一人旅

トム・ジョーンズの華麗な冒険の一人旅のレビュー・感想・評価

5.0
第36回アカデミー賞作品賞。
トニー・リチャードソン監督作。

18世紀のイングランドを舞台に、貴族に育てられた私生児:トム・ジョーンズの波乱の半生を描いたコメディ。

18世紀に活動した英国人作家:ヘンリー・フィールディングによる1749年発表の冒険小説「捨て子トム・ジョウンズの物語」を『長距離ランナーの孤独』(62)のトニー・リチャードソン監督が映像化したもので、本作品は1963年のアカデミー賞で作品賞を受賞しています。

18世紀イングランド、産まれてすぐの状態で貴族の屋敷のベッドの上に捨てられているところを発見され、屋敷の主人に“トム・ジョーンズ”と名付けられ自由奔放な青年へと成長した主人公が、女たらしの性格によってある日勘当されてしまい、たった一人で放浪の旅に出ることになったが、なぜか彼は行く先々で女性と関係を結んでしまい―という冒険恋愛喜劇で、彼に会いたい一心でロンドンまで追いかけてきてしまう意中のヒロイン:ソフィとの恋の行方が物語最大の焦点となります。

大して好きでもない女性達と肉体関係を結んだり、いくつもの騒動とトラブルを巻き起こしていく主人公の破天荒な恋愛遍歴&冒険活劇がユーモラスに活写されていて、全編を貫く大らかで陽気な作風が心地のいい娯楽作となっています。

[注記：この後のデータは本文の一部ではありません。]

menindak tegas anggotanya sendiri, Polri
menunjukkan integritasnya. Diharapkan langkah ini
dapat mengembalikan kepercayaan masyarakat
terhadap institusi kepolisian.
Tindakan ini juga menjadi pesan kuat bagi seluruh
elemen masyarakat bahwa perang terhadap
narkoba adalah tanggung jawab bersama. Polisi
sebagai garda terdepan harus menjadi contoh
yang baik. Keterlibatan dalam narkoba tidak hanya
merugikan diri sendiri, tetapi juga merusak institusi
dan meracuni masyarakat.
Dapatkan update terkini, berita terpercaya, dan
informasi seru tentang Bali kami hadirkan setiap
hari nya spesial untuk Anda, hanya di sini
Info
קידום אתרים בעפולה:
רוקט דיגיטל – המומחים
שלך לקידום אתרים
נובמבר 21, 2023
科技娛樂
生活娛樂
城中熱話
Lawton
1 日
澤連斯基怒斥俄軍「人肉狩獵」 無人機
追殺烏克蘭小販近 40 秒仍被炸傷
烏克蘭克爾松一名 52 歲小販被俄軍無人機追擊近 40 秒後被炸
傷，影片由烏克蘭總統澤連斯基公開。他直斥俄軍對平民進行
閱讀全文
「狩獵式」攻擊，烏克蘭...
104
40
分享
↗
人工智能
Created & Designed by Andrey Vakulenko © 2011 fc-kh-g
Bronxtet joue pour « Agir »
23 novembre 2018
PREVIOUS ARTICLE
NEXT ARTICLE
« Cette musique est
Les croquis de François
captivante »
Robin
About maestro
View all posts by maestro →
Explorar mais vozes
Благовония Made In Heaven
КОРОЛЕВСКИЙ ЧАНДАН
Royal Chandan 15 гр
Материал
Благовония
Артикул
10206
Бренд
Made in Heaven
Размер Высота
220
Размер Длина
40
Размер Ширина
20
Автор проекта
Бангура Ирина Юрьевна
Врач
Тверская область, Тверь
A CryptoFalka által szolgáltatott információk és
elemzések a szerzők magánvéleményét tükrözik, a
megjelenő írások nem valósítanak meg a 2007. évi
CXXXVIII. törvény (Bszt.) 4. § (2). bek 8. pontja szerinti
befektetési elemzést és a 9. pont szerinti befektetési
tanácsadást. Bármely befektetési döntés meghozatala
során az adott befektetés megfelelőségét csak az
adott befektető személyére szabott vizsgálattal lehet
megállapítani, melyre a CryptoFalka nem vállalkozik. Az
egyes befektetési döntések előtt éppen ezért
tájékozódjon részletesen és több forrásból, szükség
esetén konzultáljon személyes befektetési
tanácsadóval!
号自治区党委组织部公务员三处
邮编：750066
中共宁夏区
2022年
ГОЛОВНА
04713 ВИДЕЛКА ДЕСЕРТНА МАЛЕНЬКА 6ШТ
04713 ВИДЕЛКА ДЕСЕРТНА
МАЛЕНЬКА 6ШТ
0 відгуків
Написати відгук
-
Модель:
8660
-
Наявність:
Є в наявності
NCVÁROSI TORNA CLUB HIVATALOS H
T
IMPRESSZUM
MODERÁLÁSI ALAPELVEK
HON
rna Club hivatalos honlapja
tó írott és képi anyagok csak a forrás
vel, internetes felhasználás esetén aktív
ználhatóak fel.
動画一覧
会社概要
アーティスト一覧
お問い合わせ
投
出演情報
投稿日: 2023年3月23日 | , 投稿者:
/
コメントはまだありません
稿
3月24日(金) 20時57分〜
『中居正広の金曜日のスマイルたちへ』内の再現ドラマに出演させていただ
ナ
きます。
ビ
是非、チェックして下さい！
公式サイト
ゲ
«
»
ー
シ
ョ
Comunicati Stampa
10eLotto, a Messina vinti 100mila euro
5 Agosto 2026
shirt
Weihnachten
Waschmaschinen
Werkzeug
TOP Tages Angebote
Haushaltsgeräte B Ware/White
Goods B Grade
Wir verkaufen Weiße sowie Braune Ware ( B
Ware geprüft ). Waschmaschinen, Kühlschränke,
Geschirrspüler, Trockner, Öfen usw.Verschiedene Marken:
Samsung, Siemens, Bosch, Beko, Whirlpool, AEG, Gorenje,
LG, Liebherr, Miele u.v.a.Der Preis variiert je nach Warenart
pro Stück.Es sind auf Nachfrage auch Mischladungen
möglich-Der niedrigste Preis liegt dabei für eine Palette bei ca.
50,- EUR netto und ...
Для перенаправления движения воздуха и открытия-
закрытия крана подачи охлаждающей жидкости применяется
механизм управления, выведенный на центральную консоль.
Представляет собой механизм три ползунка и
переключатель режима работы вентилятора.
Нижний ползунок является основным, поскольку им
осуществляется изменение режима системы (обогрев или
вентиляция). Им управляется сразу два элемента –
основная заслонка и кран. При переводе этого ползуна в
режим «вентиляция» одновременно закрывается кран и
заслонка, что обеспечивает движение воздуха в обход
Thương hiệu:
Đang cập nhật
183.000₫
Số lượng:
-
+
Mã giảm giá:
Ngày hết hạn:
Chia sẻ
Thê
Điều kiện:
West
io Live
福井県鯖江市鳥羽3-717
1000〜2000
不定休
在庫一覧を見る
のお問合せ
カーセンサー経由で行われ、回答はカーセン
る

100匹以上の猟犬と数十頭の馬を動員して一頭の小鹿を追いかけ回す狩猟シーンのスペクタクルや、男の名誉を賭けた決闘シーンなど一定の見せ場が盛り込まれていますし、18世紀当時の貴族と庶民の暮らしぶりや長閑な田園風景も印象深く映し出されています。

そして、主演のアルバート・フィニーが破天荒な主人公を屈託なく爽やかに演じ切っていますし、相手役を務めたスザンナ・ヨーク(撮影時24歳)の可憐さが物語に華を添えています。